# [Transcribed page contents]
== Segment start ==

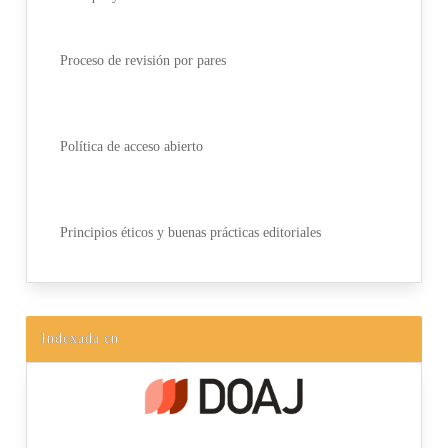
Proceso de revisión por pares
Política de acceso abierto
Principios éticos y buenas prácticas editoriales
Indexada en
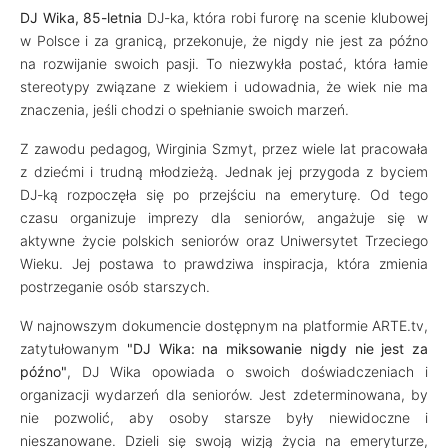
DJ Wika, 85-letnia
DJ-ka, która robi furorę na scenie klubowej
w Polsce i za granicą, przekonuje, że nigdy nie jest za późno
na rozwijanie swoich pasji. To niezwykła postać, która łamie
stereotypy związane z wiekiem i udowadnia, że wiek nie ma
znaczenia, jeśli chodzi o spełnianie swoich marzeń.
Z zawodu pedagog, Wirginia Szmyt, przez wiele lat pracowała
z dziećmi i trudną młodzieżą. Jednak jej przygoda z byciem
DJ-ką rozpoczęła się po przejściu na emeryturę. Od tego
czasu organizuje imprezy dla seniorów, angażuje się w
aktywne życie polskich seniorów oraz Uniwersytet Trzeciego
Wieku. Jej postawa to prawdziwa inspiracja, która zmienia
postrzeganie osób starszych.
W najnowszym dokumencie dostępnym na platformie ARTE.tv,
zatytułowanym
"DJ Wika: na miksowanie nigdy nie jest za
późno"
, DJ Wika opowiada o swoich doświadczeniach i
organizacji wydarzeń dla seniorów. Jest zdeterminowana, by
nie pozwolić, aby osoby starsze były niewidoczne i
nieszanowane. Dzieli się swoją wizją życia na emeryturze,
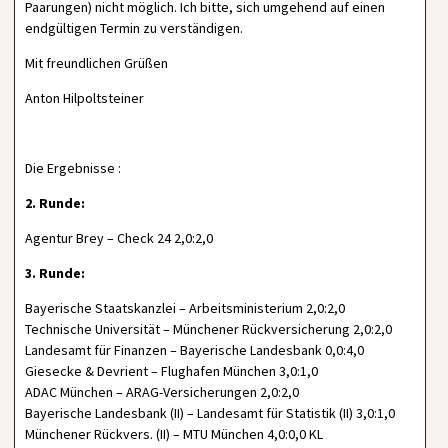
Paarungen) nicht möglich. Ich bitte, sich umgehend auf einen
endgültigen Termin zu verständigen.
Mit freundlichen Grüßen
Anton Hilpoltsteiner
Die Ergebnisse :
2. Runde:
Agentur Brey – Check 24 2,0:2,0
3. Runde:
Bayerische Staatskanzlei – Arbeitsministerium 2,0:2,0
Technische Universität – Münchener Rückversicherung 2,0:2,0
Landesamt für Finanzen – Bayerische Landesbank 0,0:4,0
Giesecke & Devrient – Flughafen München 3,0:1,0
ADAC München – ARAG-Versicherungen 2,0:2,0
Bayerische Landesbank (II) – Landesamt für Statistik (II) 3,0:1,0
Münchener Rückvers. (II) – MTU München 4,0:0,0 KL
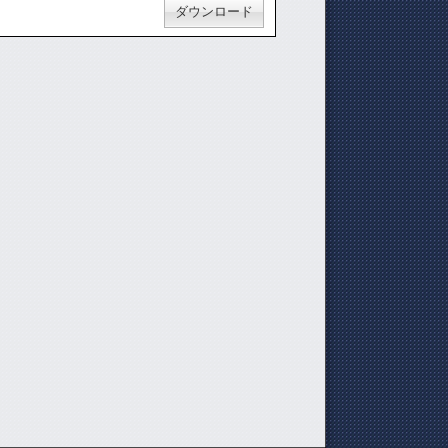
ダウンロード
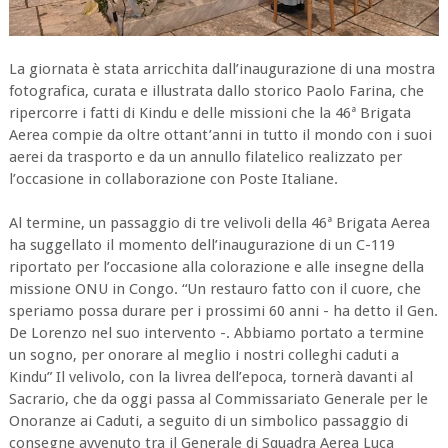
La giornata è stata arricchita dall’inaugurazione di una mostra
fotografica, curata e illustrata dallo storico Paolo Farina, che
ripercorre i fatti di Kindu e delle missioni che la 46ª Brigata
Aerea compie da oltre ottant’anni in tutto il mondo con i suoi
aerei da trasporto e da un annullo filatelico realizzato per
l’occasione in collaborazione con Poste Italiane.
Al termine, un passaggio di tre velivoli della 46ª Brigata Aerea
ha suggellato il momento dell’inaugurazione di un C-119
riportato per l’occasione alla colorazione e alle insegne della
missione ONU in Congo. “Un restauro fatto con il cuore, che
speriamo possa durare per i prossimi 60 anni - ha detto il Gen.
De Lorenzo nel suo intervento -. Abbiamo portato a termine
un sogno, per onorare al meglio i nostri colleghi caduti a
Kindu” Il velivolo, con la livrea dell’epoca, tornerà davanti al
Sacrario, che da oggi passa al Commissariato Generale per le
Onoranze ai Caduti, a seguito di un simbolico passaggio di
consegne avvenuto tra il Generale di Squadra Aerea Luca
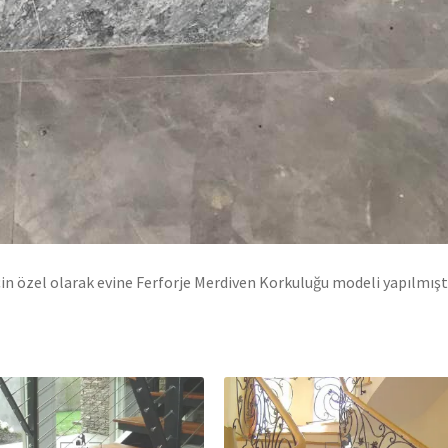
n özel olarak evine Ferforje Merdiven Korkuluğu modeli yapılmıştı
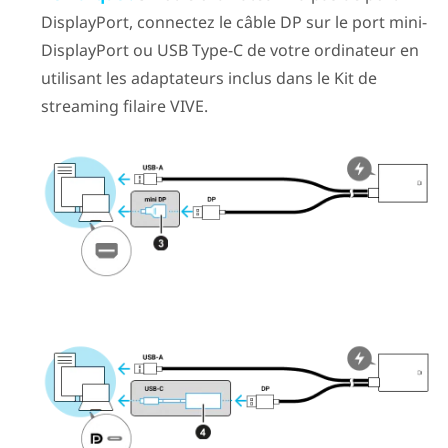
DisplayPort
, connectez le câble DP sur le port mini-
DisplayPort
ou
USB Type-C
de votre ordinateur en
utilisant les adaptateurs inclus dans le
Kit de
streaming filaire VIVE
.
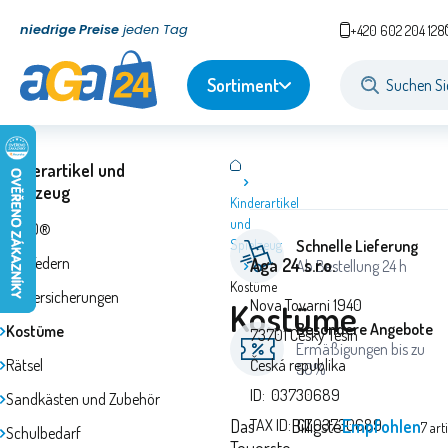
niedrige Preise
jeden Tag
+420 602 204 128
Sortiment
Kinderartikel und
Spielzeug
Kinderartikel
und
LEGO®
Spielzeug
Schnelle Lieferung
3D-Federn
Aga 24 s.r.o.
Ab Bestellung 24 h
Kostüme
Kindersicherungen
Kostüme
Nova Tovarni 1940
Besondere Angebote
Kostüme
73701 Cesky Tesin
Ermäßigungen bis zu
Rätsel
Česká republika
50%
ID: 03730689
Sandkästen und Zubehör
Das
TAX ID: CZ03730689
Billigste
Empfohlen
7
art
Schulbedarf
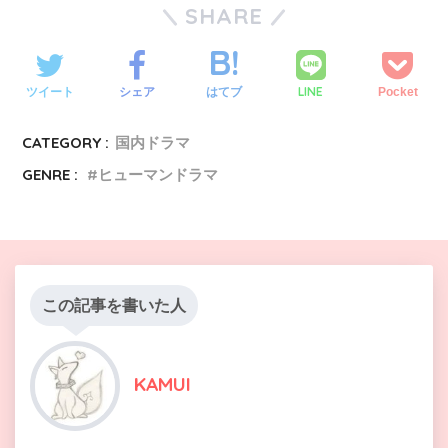
SHARE
LINE
ツイート
シェア
はてブ
Pocket
CATEGORY :
国内ドラマ
GENRE :
ヒューマンドラマ
この記事を書いた人
KAMUI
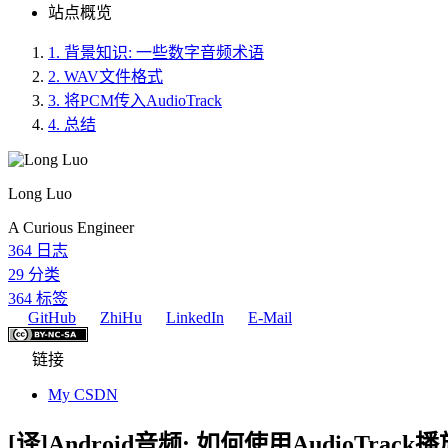
站点概览
1.
背景知识: 一些数字音频术语
2.
WAV文件格式
3.
将PCM传入AudioTrack
4.
总结
Long Luo
A Curious Engineer
364
日志
29
分类
364
标签
GitHub
ZhiHu
LinkedIn
E-Mail
链接
My CSDN
[译]Android音频: 如何使用AudioTra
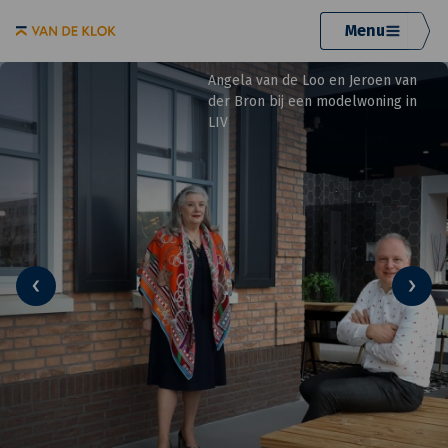
Menu
Angela van de Loo en Jeroen van
der Bron bij een modelwoning in
LIV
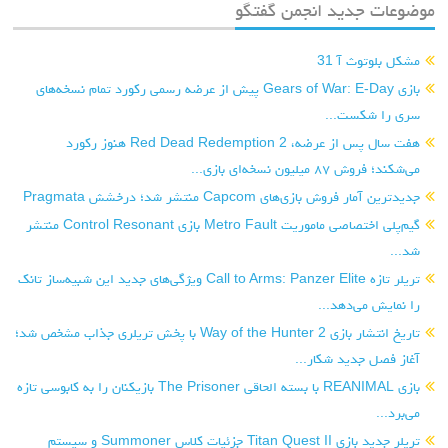
موضوعات جدید انجمن گفتگو
مشکل بلوتوث آ 31
بازی Gears of War: E-Day پیش از عرضه رسمی رکورد تمام نسخه‌های
سری را شکست...
هفت سال پس از عرضه، Red Dead Redemption 2 هنوز رکورد
می‌شکند؛ فروش ۸۷ میلیون نسخه‌ای بازی...
جدیدترین آمار فروش بازی‌های Capcom منتشر شد؛ درخشش Pragmata
گیم‌پلی اختصاصی ماموریت Metro Fault بازی Control Resonant منتشر
شد...
تریلر تازه Call to Arms: Panzer Elite ویژگی‌های جدید این شبیه‌ساز تانک
را نمایش می‌دهد...
تاریخ انتشار بازی Way of the Hunter 2 با پخش تریلری جذاب مشخص شد؛
آغاز فصل جدید شکار...
بازی REANIMAL با بسته الحاقی The Prisoner بازیکنان را به کابوسی تازه
می‌برد...
تریلر جدید بازی Titan Quest II جزئیات کلاس Summoner و سیستم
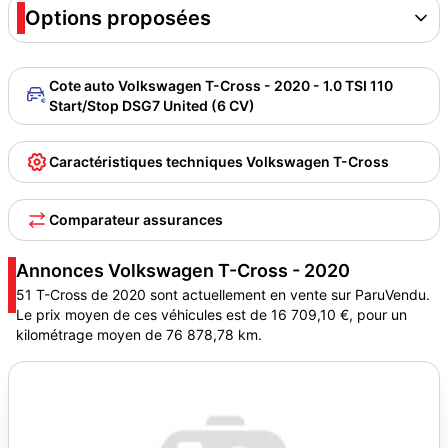
Options proposées
Cote auto Volkswagen T-Cross - 2020 - 1.0 TSI 110
Start/Stop DSG7 United (6 CV)
Caractéristiques techniques Volkswagen T-Cross
Comparateur assurances
Annonces Volkswagen T-Cross - 2020
51 T-Cross de 2020 sont actuellement en vente sur ParuVendu.
Le prix moyen de ces véhicules est de 16 709,10 €, pour un
kilométrage moyen de 76 878,78 km.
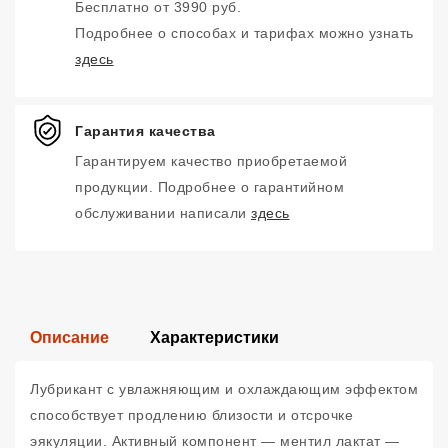
Бесплатно от 3990 руб.
Подробнее о способах и тарифах можно узнать
здесь
Гарантия качества
Гарантируем качество приобретаемой
продукции. Подробнее о гарантийном
обслуживании написали
здесь
Описание
Характеристики
Лубрикант с увлажняющим и охлаждающим эффектом
способствует продлению близости и отсрочке
эякуляции. Активный компонент — ментил лактат —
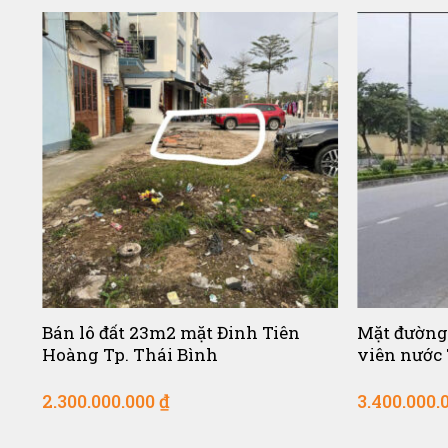
Bán lô đất 23m2 mặt Đinh Tiên
Mặt đường
Hoàng Tp. Thái Bình
viên nước 
2.300.000.000
₫
3.400.000.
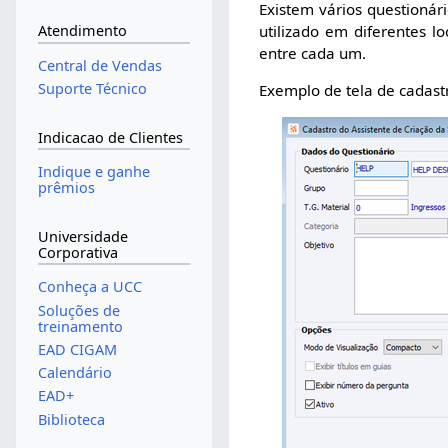
Existem vários questionár
utilizado em diferentes l
Atendimento
entre cada um.
Central de Vendas
Suporte Técnico
Exemplo de tela de cadast
Indicacao de Clientes
Indique e ganhe
prêmios
Universidade
Corporativa
Conheça a UCC
Soluções de
treinamento
EAD CIGAM
Calendário
EAD+
Biblioteca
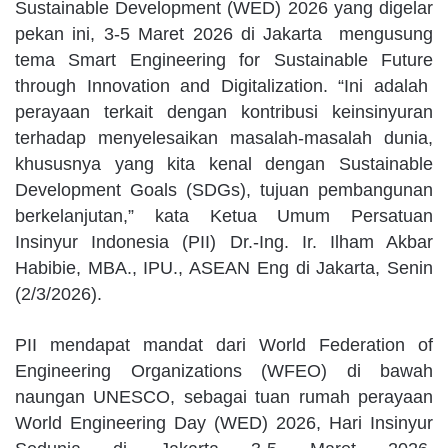
Sustainable Development (WED) 2026 yang digelar
pekan ini, 3-5 Maret 2026 di Jakarta mengusung
tema Smart Engineering for Sustainable Future
through Innovation and Digitalization. “Ini adalah
perayaan terkait dengan kontribusi keinsinyuran
terhadap menyelesaikan masalah-masalah dunia,
khususnya yang kita kenal dengan Sustainable
Development Goals (SDGs), tujuan pembangunan
berkelanjutan,” kata Ketua Umum Persatuan
Insinyur Indonesia (PII) Dr.-Ing. Ir. Ilham Akbar
Habibie, MBA., IPU., ASEAN Eng di Jakarta, Senin
(2/3/2026).
PII mendapat mandat dari World Federation of
Engineering Organizations (WFEO) di bawah
naungan UNESCO, sebagai tuan rumah perayaan
World Engineering Day (WED) 2026, Hari Insinyur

== Segment end ==

# [REQUIRED ACTION]
The lines from the top of the data above through the one holding "Anton Hilpoltsteiner" are to be repeated exactly, and only those, with no pictures.

# [RESPONSE FOR THIS EXERCISE]
Proceso de revisión por pares
Política de acceso abierto
Principios éticos y buenas prácticas editoriales
Indexada en
DJ Wika, 85-letnia
DJ-ka, która robi furorę na scenie klubowej
w Polsce i za granicą, przekonuje, że nigdy nie jest za późno
na rozwijanie swoich pasji. To niezwykła postać, która łamie
stereotypy związane z wiekiem i udowadnia, że wiek nie ma
znaczenia, jeśli chodzi o spełnianie swoich marzeń.
Z zawodu pedagog, Wirginia Szmyt, przez wiele lat pracowała
z dziećmi i trudną młodzieżą. Jednak jej przygoda z byciem
DJ-ką rozpoczęła się po przejściu na emeryturę. Od tego
czasu organizuje imprezy dla seniorów, angażuje się w
aktywne życie polskich seniorów oraz Uniwersytet Trzeciego
Wieku. Jej postawa to prawdziwa inspiracja, która zmienia
postrzeganie osób starszych.
W najnowszym dokumencie dostępnym na platformie ARTE.tv,
zatytułowanym
"DJ Wika: na miksowanie nigdy nie jest za
późno"
, DJ Wika opowiada o swoich doświadczeniach i
organizacji wydarzeń dla seniorów. Jest zdeterminowana, by
nie pozwolić, aby osoby starsze były niewidoczne i
nieszanowane. Dzieli się swoją wizją życia na emeryturze,
Paarungen) nicht möglich. Ich bitte, sich umgehend auf einen
endgültigen Termin zu verständigen.
Mit freundlichen Grüßen
Anton Hilpoltsteiner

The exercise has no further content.